We see an opportunity to improve the care of UC patients. Establishing an early diagnosis of PSC in children with UC is controversial. There is no proven therapy to halt the progression to cirrhosis; however, many complications of end-stage liver disease can be effectively managed. The potential impact of an early diagnosis of PSC on the clinical care of children with IBD must be further investigated.
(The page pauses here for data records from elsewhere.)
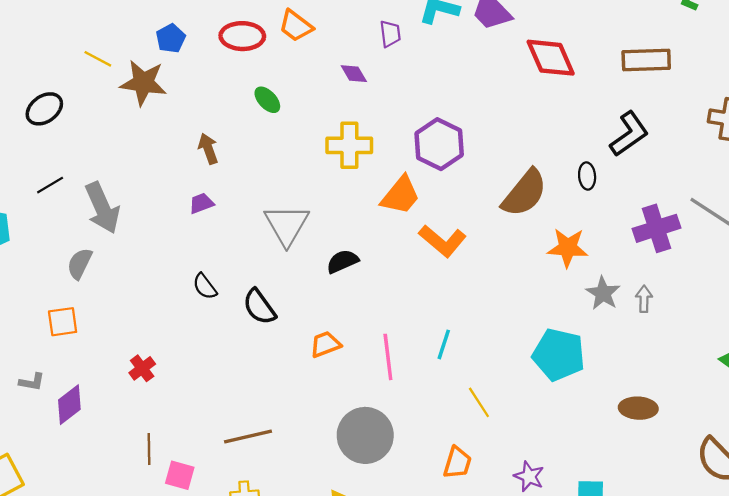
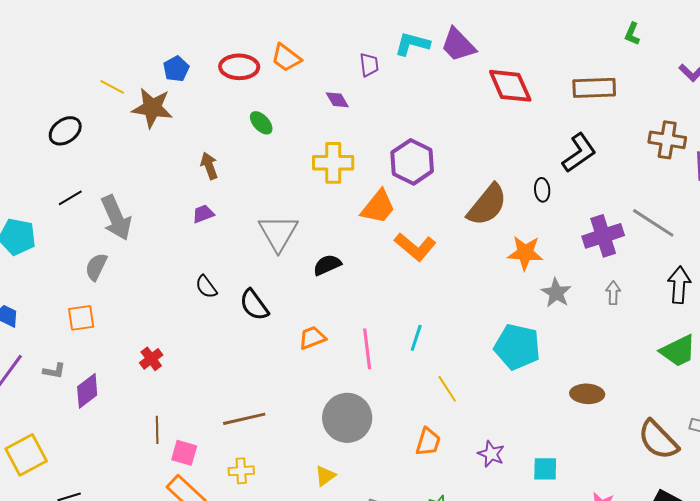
gray arrow: (644, 299) -> (613, 293), moved

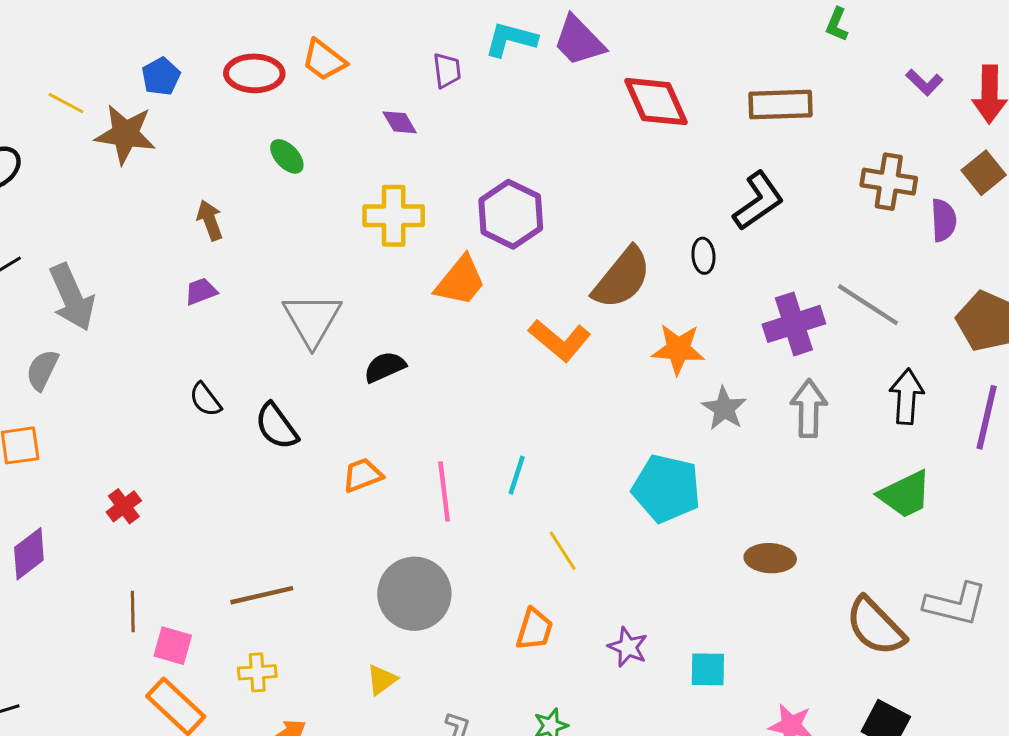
orange L-shape: (415, 247) -> (560, 340), moved
gray arrow: (613, 293) -> (809, 408), size x1.6

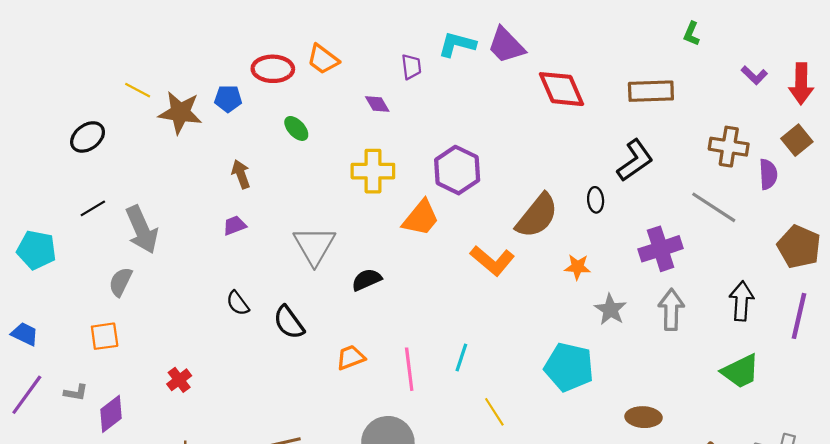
blue pentagon: (161, 76) -> (228, 99), moved, turned 30
gray line: (868, 305) -> (714, 207), moved
orange star: (678, 349) -> (577, 267), size x0.7

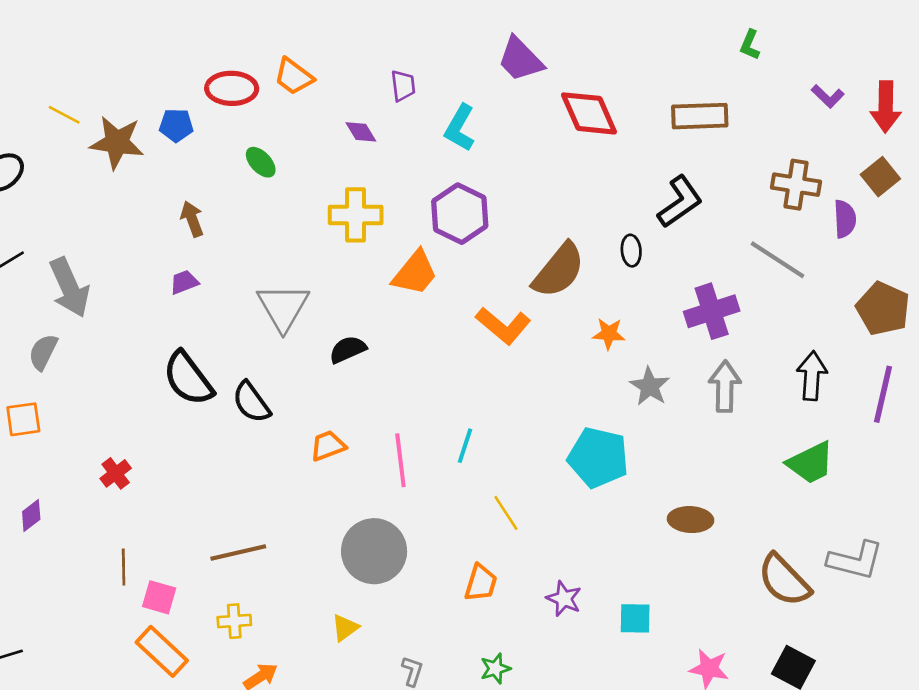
cyan L-shape: (457, 44) -> (460, 128), moved, turned -75
black semicircle: (238, 303) -> (188, 378), size x1.8
purple diamond: (111, 414) -> (31, 516), size x0.7

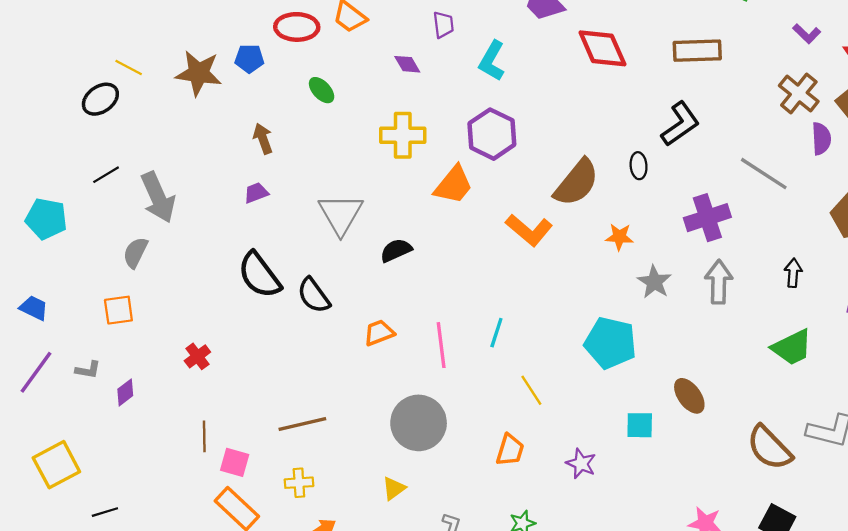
yellow line: (64, 115) -> (129, 68), moved
brown cross: (796, 185) -> (799, 93), moved, turned 30
black arrow: (812, 376) -> (793, 273), size x0.7
brown ellipse: (691, 520) -> (689, 396), turned 51
cyan square: (635, 618) -> (640, 425), moved

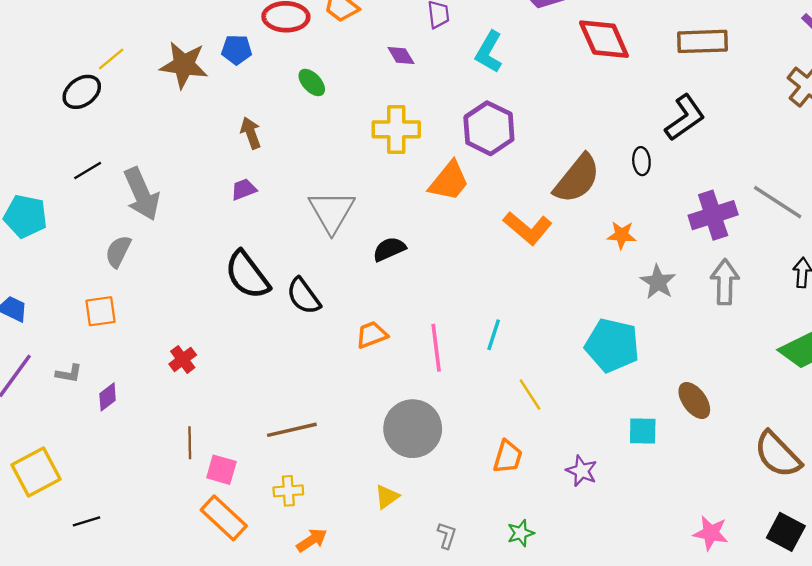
yellow line: (129, 68) -> (111, 59), turned -68
gray line: (764, 174) -> (778, 202), moved

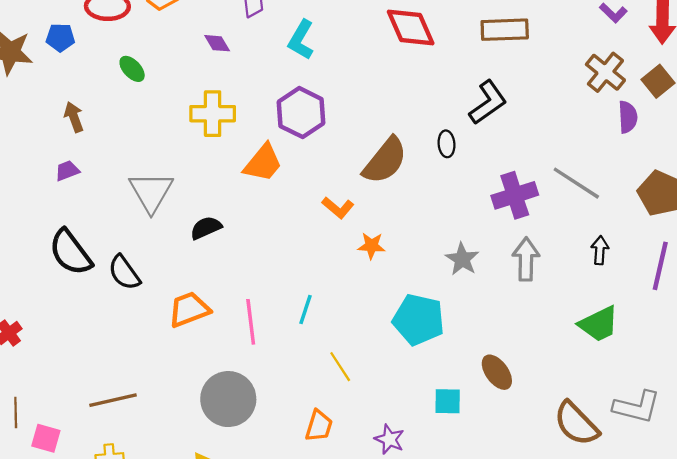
orange L-shape: (528, 228) -> (338, 208), size x0.7
orange star: (622, 235) -> (372, 246), moved
orange trapezoid: (372, 335) -> (189, 309), size x1.4

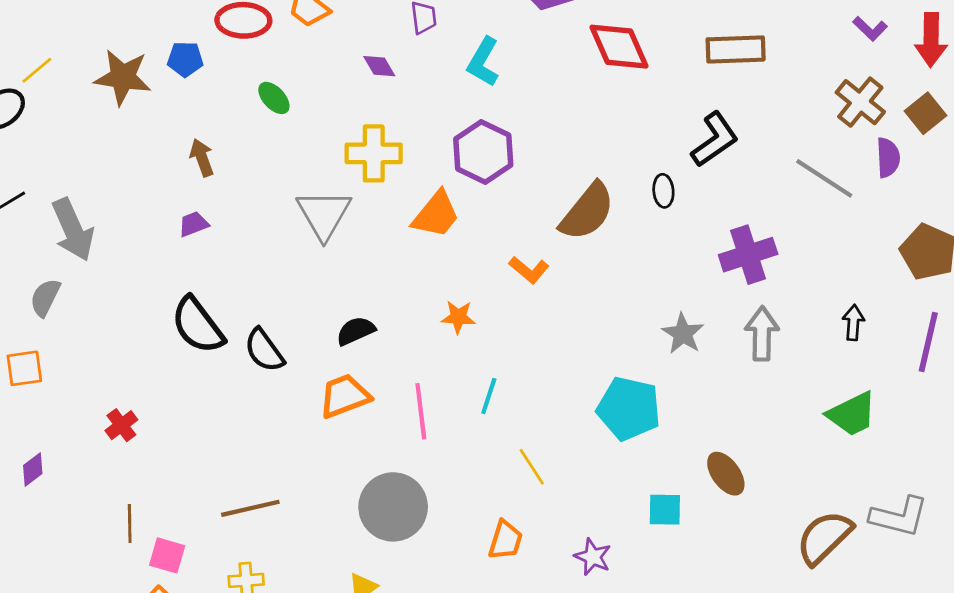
gray line: (576, 183) -> (824, 178), moved
gray triangle: (151, 192) -> (324, 214), moved
black semicircle: (206, 228) -> (356, 331), moved
orange star: (372, 246) -> (458, 317), moved
brown semicircle: (576, 424) -> (824, 537), turned 90

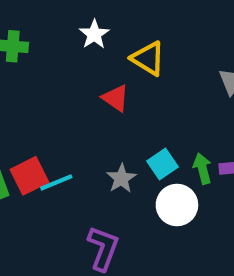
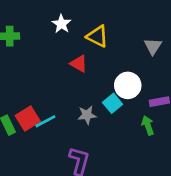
green arrow: (202, 169) -> (148, 125), moved
gray star: (121, 178) -> (87, 115), turned 30
white circle: (177, 205) -> (128, 85), moved

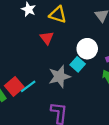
red triangle: (79, 64) -> (47, 38), turned 32
gray star: (87, 115) -> (59, 76), size x1.5

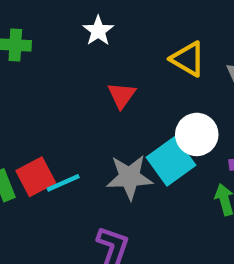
yellow triangle: (58, 15) -> (188, 59), moved
cyan square: (78, 64) -> (171, 161), size x1.5

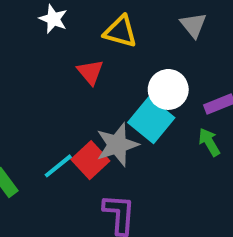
yellow triangle: (188, 59) -> (120, 32), moved
red square: (36, 177) -> (90, 160), moved

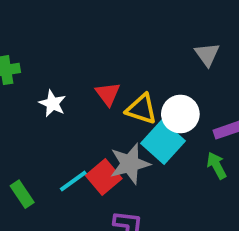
white star: (53, 19) -> (53, 103), moved
yellow triangle: (120, 32) -> (141, 109), moved

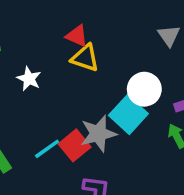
red triangle: (108, 94) -> (77, 36), moved, turned -30
yellow triangle: (141, 109) -> (85, 58), moved

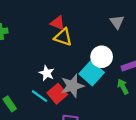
white star: (29, 79) -> (47, 73), moved
cyan line: (47, 149) -> (39, 96), turned 72

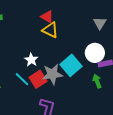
white circle: (102, 57) -> (95, 53), moved

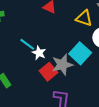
yellow triangle: (50, 30) -> (84, 18), moved
cyan line: (22, 79) -> (27, 44), moved

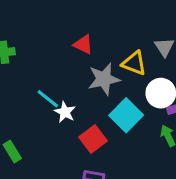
gray star: (62, 65) -> (104, 79), moved
red square: (48, 72) -> (93, 139), moved

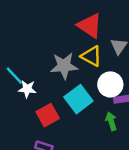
red triangle: (83, 44) -> (90, 26), moved, size x1.5
white star: (65, 112) -> (27, 89), turned -30

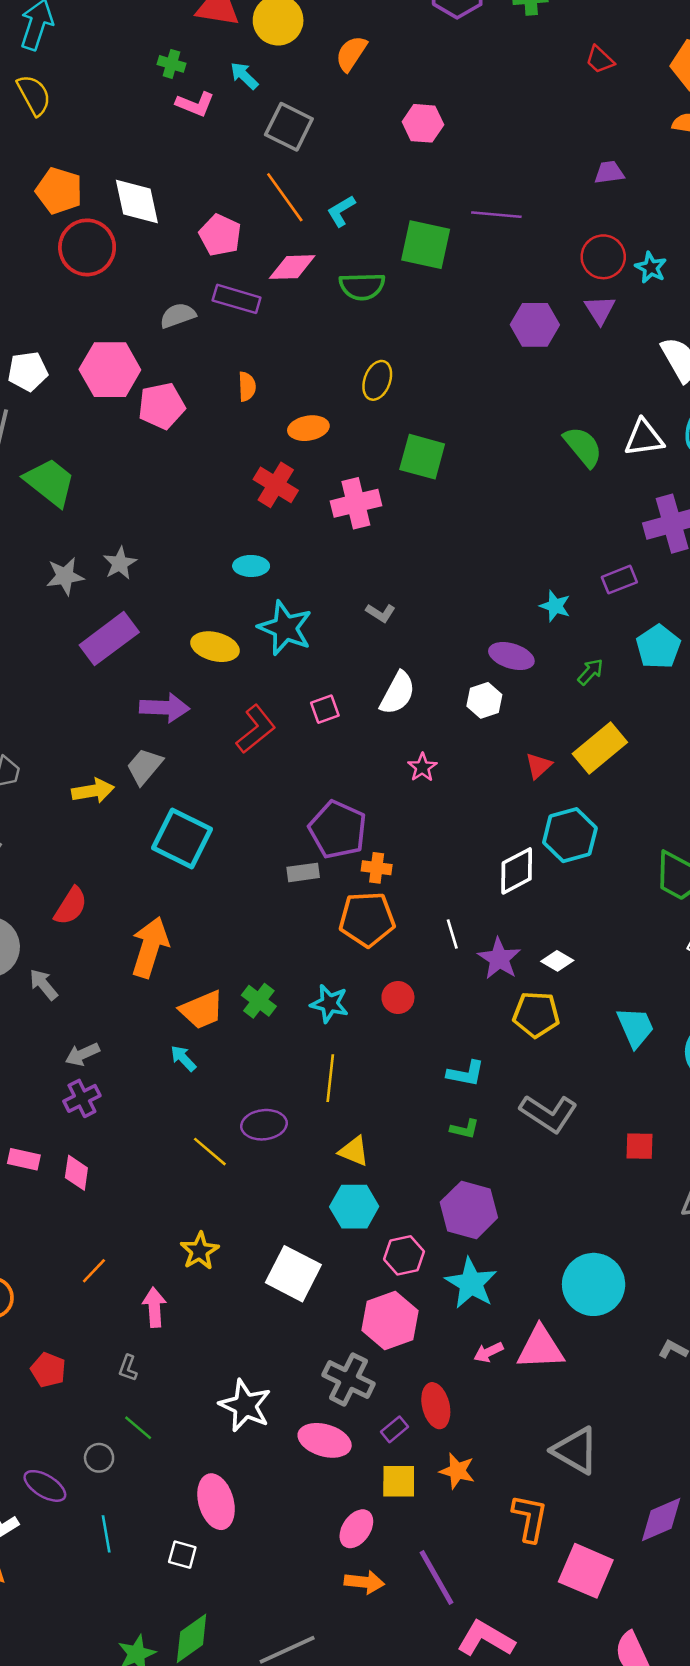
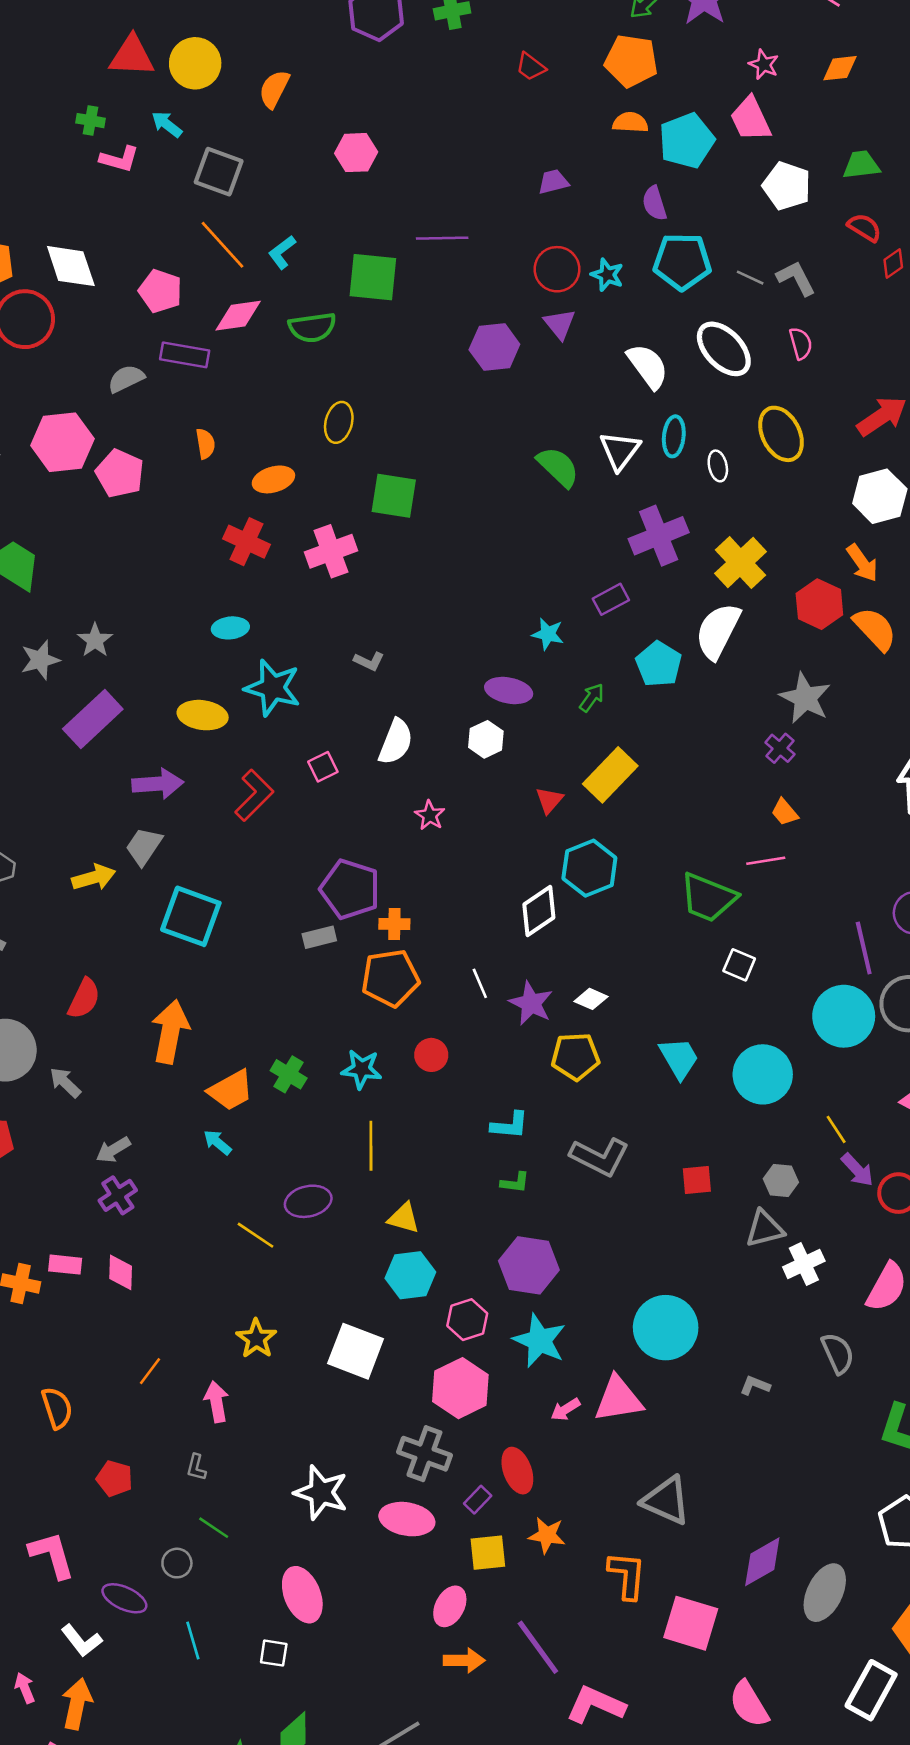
pink pentagon: (162, 406) -> (120, 473), turned -30
white triangle: (644, 438) -> (620, 451), turned -39

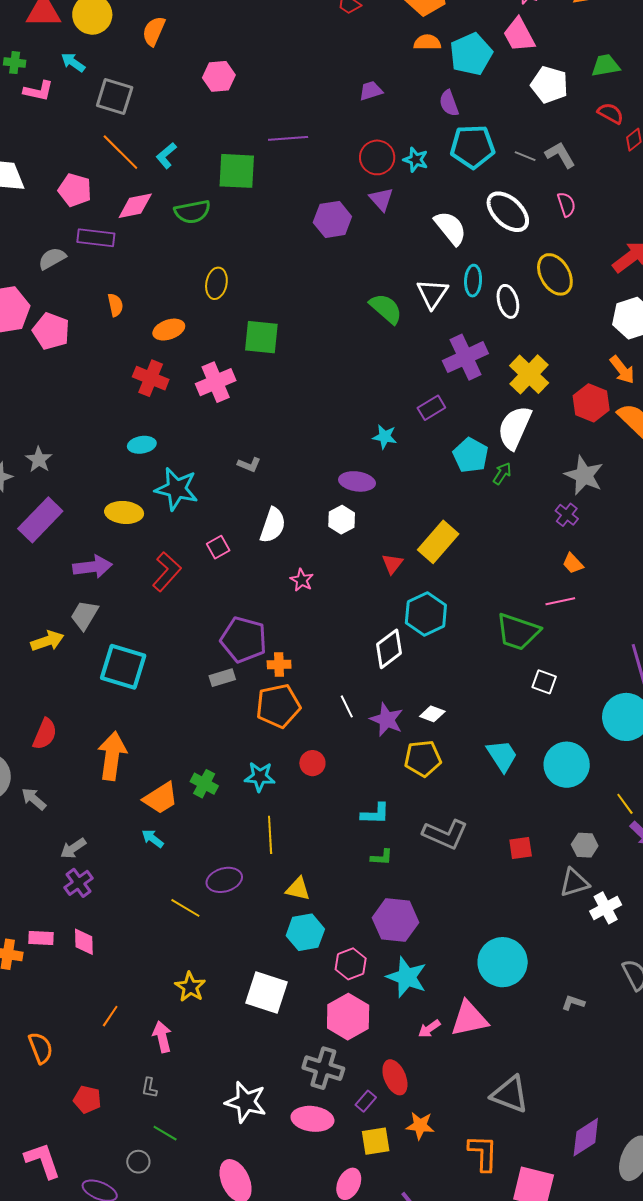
white ellipse: (718, 466) -> (508, 301), size x1.4
green arrow: (592, 698) -> (502, 473), moved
We speculate that patients could benefit from an earlier diagnosis of PSC in a number of ways, including counseling on potential liver disease outcomes, avoidance of hepatotoxic medications, earlier recognition and management of the complications of cirrhosis, and, potentially, focused screening strategies for cholangiocarcinoma.
Strengths and Limitations
The strengths of our study include its population-based, multicenter nature. We maximized case ascertainment with multiple, overlapping search strategies and with careful reviews of the medical records of all potential patients. In no case did we rely exclusively on the use of administrative data or ICD-9 codes to include or exclude patients. There were several imitations to our study. First was the retrospective design, which did not allow access to patients or a uniform diagnostic workup. Thus, we cannot exclude the possibility of misclassification bias: the prevalence of ASC may have been higher and the prevalence of PSC and AIH may have been lower had all PSC patients undergone liver biopsy and all AIH patients undergone cholangiography. Second, although our results reflect nearly universal ascertainment of IMLD, we cannot exclude the idea that a small proportion of the true burden of IBD was missed. The general local practice pattern of the minority of gastroenterologists outside the two large hospital systems is to refer all pediatric-aged patients to a pediatric subspecialist, so we believe that almost all of these patients were sampled. Finally, these data are almost exclusively from Caucasian patients of Northern and Western European descent. Utah is not a genetic isolate, and these results are likely generalizable to populations of similar ancestry, but they may not entirely reflect disease epidemiology or behavior in other racial and ethnic groups.
In conclusion, we identified all patients with the major IMLDs of childhood in a population-based manner. We described the epidemiology and natural history of PSC, ASC, and AIH. We identified complications of IMLD as a major source of morbidity and mortality in pediatric UC patients, and we suggested further exploration of the role of an early diagnosis of PSC and ASC in UC patients. Our data suggest the need for improved diagnostic definitions of the spectrum of IMLDs.